Globalization: The Underappreciated Second Growth Curve
During the earnings call, international expansion was explicitly identified as one of the most important investment priorities for the coming years. Notably, 2026 guidance does not yet include contributions from the recently announced Eucalyptus acquisition.
This Australian digital health platform currently generates over $450 million in annual recurring revenue in international markets. At the current trajectory, Eucalyptus could contribute over $1 billion in annual revenue to HIMS within three years.

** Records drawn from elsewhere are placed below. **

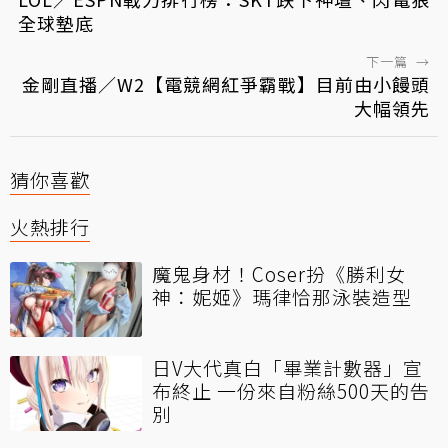
全球墊底
下一篇
→
金剛直播／W2【電競網紅爭霸戰】目前由小饅頭
大幅領先
猜你喜歡
火熱排行
魔鬼身材！Coser扮《勝利女
神：妮姬》瑪律恰那泳裝造型
日V大代真白「畢業計數器」宣
布終止 一份來自粉絲500天的告
別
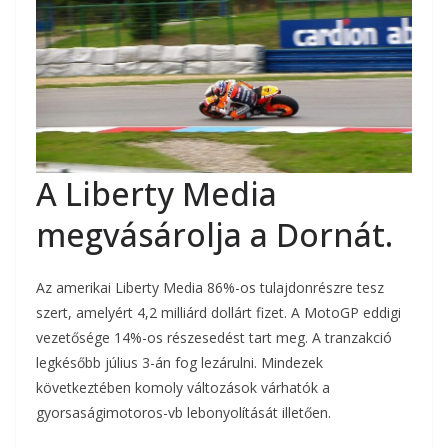
A Liberty Media
megvásárolja a Dornát.
Az amerikai Liberty Media 86%-os tulajdonrészre tesz
szert, amelyért 4,2 milliárd dollárt fizet. A MotoGP eddigi
vezetősége 14%-os részesedést tart meg. A tranzakció
legkésőbb július 3-án fog lezárulni. Mindezek
következtében komoly változások várhatók a
gyorsaságimotoros-vb lebonyolítását illetően.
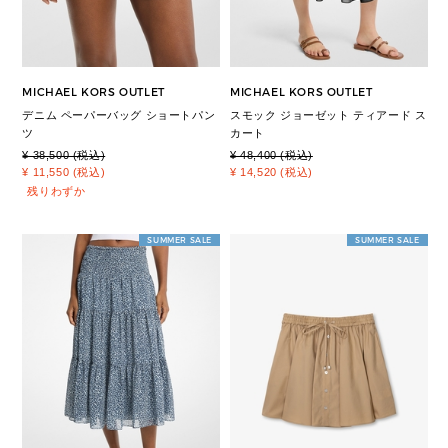
MICHAEL KORS OUTLET
MICHAEL KORS OUTLET
デニム ペーパーバッグ ショートパン
スモック ジョーゼット ティアード ス
ツ
カート
¥ 38,500 (税込)
¥ 48,400 (税込)
¥ 11,550 (税込)
¥ 14,520 (税込)
残りわずか
SUMMER SALE
SUMMER SALE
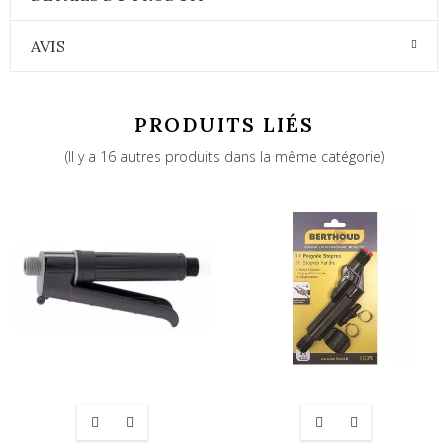
AVIS
PRODUITS LIÉS
(Il y a 16 autres produits dans la même catégorie)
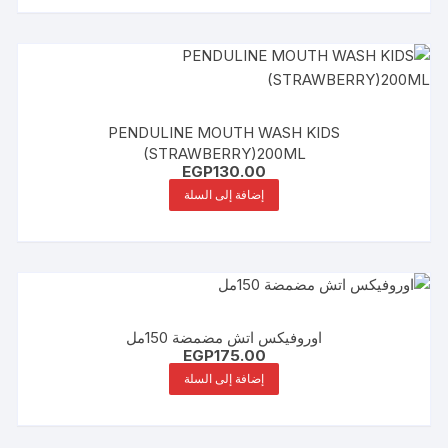
PENDULINE MOUTH WASH KIDS
(STRAWBERRY)200ML
EGP
130.00
إضافة إلى السلة
اوروفيكس اتش مضمضة 150مل
EGP
175.00
إضافة إلى السلة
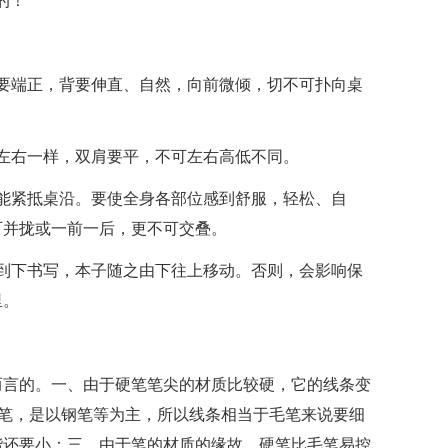
的！
要端正，背要伸直、自然，向前微倾，切不可扑向桌
左右一样，双肩要平，不可左右高低不同。
能紧抵桌沿。要使全身各部位感到舒服，轻松、自
可并拢或一前一后，更不可交叠。
到下书写，本子随之由下往上移动。否则，会影响保
里。
而言的。一、由于硬笔笔尖的材质比较硬，它的线条变
硬笔，是以钢笔等为主，所以线条相当于毛笔来说要细
楷还要小；三、由于笔的材质的缘故，硬笔比毛笔易控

This means achieving the 2030 target doesn't hinge on "compounded GLP-1 selling indefinitely," but rather on three growth engines working in relay: platform capabilities + category expansion + internationalization.
Key Variables for Investors to Watch in 2026
1. GLP-1 Compliance and Supply Rules: The FDA's enforcement pace and positioning will determine the "certainty premium" for the weight management business.
2. Can Non-GLP New Verticals Scale to $100M+: Whether Labs, low testosterone, menopause support, etc., can become "secondary growth engines."
3. International M&A Integration and Returns Path: Eucalyptus synergies, customer acquisition efficiency, and execution on "scale first, profit later."
4. Profitability Quality—Marketing Payback and Margin Recovery: While marketing efficiency has improved, whether structural pressures on gross margin can ease will determine if valuation multiples can re-expand.
Conclusion
Hims & Hers stands at a crossroads: on one side, near-term uncertainty from regulatory risks; on the other, a compelling long-term growth narrative. Q4 data demonstrates that the company's vertically integrated platform has proven its resilience outside the traditional healthcare system. If it can successfully navigate the current GLP-1 regulatory cycle and replicate prior success in new business areas, the $6.5 billion revenue target for 2030 may well be within reach.